Hindi cinema, and the Indian cinemas that draw inspiration from it, has continued to experiment with various styles of choreography and dance. It works. Ganesh Acharya’s “Chikni Chameli” from Agneepath (2012) features Katrina Kaif performing a lavni-style dance that fuses Western body language with regional movements. Bosco-Caesar’s "Kala Chashma" from Baar Baar Dekho (2016) and the title song from Bang Bang (2014) stand out for their use of a hip-hop aesthetic. Describing their choices as “freestyle” and “commercial”, Bosco said, “For the first 10 years, we tried to come up with interesting and complicated choreography, but it is not about what is complicated, it is about what looks good, what looks cool.” He said it was impossible to break down the choreography process that the duo follows. “The point when you hear the song, what does your body make you do? You feel that. That becomes the vibe of the song. It's a response to the music,” he said.
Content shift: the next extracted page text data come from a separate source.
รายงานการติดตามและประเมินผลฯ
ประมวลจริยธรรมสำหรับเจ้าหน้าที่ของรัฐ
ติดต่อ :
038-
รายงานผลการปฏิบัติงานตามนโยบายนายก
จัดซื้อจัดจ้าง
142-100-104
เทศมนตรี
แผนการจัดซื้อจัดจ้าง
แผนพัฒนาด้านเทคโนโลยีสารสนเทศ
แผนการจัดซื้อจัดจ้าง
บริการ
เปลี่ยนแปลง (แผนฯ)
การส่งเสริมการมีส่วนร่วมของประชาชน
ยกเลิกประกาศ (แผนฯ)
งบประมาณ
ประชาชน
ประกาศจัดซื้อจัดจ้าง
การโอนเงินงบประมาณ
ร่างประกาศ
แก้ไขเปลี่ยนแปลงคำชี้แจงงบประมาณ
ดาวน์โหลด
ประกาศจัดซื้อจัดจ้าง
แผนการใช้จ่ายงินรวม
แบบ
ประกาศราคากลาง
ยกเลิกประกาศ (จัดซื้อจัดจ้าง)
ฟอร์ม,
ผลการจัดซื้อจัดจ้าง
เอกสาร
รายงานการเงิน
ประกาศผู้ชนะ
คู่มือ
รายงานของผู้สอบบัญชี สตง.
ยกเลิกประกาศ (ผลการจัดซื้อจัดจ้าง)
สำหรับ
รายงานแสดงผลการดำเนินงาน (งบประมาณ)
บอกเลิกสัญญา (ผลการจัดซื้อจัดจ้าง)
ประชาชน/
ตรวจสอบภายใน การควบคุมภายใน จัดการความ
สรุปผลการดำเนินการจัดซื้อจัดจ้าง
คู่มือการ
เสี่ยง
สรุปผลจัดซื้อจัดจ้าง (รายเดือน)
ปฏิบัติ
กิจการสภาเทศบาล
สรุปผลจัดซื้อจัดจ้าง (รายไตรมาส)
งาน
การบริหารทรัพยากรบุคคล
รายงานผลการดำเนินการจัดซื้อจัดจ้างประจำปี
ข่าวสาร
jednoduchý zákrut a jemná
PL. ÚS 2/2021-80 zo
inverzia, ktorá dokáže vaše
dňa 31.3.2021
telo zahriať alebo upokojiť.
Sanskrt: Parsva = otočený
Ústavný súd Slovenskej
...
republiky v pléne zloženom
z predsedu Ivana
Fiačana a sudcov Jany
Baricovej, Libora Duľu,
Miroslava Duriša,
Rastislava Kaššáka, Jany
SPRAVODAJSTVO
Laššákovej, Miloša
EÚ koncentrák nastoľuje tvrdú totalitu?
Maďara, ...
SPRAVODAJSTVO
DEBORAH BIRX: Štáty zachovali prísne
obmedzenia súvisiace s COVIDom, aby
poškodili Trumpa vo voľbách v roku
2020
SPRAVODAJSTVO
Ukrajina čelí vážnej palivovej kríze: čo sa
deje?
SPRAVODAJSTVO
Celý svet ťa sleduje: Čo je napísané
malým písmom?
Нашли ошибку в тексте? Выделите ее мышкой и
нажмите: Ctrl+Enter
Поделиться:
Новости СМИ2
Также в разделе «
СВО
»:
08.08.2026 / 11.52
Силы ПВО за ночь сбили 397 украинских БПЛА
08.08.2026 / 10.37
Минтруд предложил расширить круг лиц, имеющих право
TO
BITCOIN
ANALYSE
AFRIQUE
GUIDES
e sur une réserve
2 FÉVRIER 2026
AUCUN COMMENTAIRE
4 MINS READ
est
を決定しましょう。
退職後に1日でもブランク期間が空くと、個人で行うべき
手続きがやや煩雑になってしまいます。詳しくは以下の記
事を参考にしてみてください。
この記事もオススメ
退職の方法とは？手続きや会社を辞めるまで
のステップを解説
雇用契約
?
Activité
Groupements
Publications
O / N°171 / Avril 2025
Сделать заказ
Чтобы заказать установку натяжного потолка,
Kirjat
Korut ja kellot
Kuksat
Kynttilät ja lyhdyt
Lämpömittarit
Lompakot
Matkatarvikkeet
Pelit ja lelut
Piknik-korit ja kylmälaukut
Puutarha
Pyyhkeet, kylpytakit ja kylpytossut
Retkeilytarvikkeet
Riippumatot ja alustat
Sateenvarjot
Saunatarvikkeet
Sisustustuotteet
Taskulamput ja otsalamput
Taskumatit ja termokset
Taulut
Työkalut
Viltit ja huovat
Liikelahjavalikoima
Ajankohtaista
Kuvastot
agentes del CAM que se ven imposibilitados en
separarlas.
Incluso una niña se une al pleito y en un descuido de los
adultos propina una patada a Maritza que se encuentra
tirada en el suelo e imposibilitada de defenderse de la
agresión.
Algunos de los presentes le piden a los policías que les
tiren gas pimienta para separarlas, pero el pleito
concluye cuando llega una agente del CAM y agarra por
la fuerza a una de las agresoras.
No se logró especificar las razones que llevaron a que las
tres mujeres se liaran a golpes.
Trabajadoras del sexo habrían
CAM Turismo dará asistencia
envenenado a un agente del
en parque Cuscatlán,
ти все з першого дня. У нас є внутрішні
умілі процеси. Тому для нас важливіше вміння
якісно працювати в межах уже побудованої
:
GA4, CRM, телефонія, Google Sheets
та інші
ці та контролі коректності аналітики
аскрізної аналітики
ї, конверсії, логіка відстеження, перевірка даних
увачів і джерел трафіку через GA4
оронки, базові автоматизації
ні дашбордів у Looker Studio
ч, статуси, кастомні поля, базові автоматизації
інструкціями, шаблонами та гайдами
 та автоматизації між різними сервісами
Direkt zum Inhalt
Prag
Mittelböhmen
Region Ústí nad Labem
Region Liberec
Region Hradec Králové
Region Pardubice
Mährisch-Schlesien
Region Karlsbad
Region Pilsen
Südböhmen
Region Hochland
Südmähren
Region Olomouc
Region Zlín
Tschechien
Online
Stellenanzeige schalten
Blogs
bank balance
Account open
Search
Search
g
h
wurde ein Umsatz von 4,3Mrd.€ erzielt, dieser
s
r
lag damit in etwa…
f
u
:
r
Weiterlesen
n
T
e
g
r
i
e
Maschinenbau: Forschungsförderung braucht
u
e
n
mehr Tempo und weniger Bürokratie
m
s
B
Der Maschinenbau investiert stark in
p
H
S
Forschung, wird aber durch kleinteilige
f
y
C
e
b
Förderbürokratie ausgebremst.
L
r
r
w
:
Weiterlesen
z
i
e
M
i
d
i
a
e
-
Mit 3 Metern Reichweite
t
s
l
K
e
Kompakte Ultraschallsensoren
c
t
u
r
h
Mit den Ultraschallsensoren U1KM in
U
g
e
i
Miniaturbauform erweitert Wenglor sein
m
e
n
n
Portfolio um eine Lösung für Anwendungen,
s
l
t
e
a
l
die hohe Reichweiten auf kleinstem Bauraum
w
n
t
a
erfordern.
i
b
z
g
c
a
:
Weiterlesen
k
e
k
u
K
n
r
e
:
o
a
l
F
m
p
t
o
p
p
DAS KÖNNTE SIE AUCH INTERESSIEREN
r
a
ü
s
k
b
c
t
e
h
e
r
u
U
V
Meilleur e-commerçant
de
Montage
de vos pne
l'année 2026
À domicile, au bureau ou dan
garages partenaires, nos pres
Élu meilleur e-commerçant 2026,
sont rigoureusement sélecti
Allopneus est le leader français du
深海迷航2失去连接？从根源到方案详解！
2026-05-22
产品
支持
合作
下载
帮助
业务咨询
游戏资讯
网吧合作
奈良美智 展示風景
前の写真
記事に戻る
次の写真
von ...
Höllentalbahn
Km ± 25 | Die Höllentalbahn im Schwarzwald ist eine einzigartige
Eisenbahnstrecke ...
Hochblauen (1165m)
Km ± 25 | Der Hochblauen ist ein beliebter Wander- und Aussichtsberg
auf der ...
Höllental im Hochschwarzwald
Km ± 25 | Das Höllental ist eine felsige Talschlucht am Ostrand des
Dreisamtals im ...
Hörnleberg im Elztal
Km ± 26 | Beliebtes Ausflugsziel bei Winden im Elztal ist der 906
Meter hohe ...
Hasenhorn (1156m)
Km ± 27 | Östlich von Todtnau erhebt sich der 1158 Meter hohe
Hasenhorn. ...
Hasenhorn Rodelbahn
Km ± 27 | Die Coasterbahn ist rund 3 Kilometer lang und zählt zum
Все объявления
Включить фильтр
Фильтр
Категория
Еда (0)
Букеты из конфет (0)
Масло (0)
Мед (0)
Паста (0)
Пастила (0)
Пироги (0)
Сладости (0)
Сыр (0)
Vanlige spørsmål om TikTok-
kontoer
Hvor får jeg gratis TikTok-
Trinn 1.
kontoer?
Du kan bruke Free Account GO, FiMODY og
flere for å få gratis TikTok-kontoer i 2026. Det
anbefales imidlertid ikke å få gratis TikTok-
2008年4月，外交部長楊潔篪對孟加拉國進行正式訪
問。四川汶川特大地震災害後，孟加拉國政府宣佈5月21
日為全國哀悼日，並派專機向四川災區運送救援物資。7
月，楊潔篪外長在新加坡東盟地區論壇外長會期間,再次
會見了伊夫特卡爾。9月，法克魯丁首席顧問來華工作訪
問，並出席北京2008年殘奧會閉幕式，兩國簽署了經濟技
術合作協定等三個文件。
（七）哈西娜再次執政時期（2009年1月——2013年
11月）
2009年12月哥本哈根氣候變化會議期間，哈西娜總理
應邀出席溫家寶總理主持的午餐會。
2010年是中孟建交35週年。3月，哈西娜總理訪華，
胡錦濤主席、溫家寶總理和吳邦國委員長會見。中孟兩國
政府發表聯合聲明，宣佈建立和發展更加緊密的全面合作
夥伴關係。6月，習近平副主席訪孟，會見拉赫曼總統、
For Merchant, Bollywood’s ability to incorporate a variety of dance traditions and signature techniques makes it special. “Let me not just limit Bollywood dancing to a particular form or style. It has been a cumulative effort — accumulative experience of all these artists put together and their sensibilities and their expression, right? Of course, to aid, guide, and hone that talent you really need somebody to take the best out of that person. I think choreographers have predominantly done that over the years,” she said.
If there’s one thing that comes through in conversations with choreographers, it is that as a dance style, “Bollywood” is a beast of a genre, constantly on the lookout for the next big thing. It is bound by neither technicality or tradition, delivering complicated toe-twisters in one song and easily replicated dance routines in the next. It thrives on instinct and vibes, giving as much room to classical traditions as it does to the newest trend from the world of dance. And yet, despite refusing to be pinned down to any single style or aesthetic, “Bollywood dance” has grown into a unique and recognizable identity, embodying everything out there and nothing in particular. Its charm lies in its adaptability, in the way its practitioners are ready to incorporate new elements and the way fans turn it into something very much their own. So run around, dance, and if you can sell it, it’s Bollywood.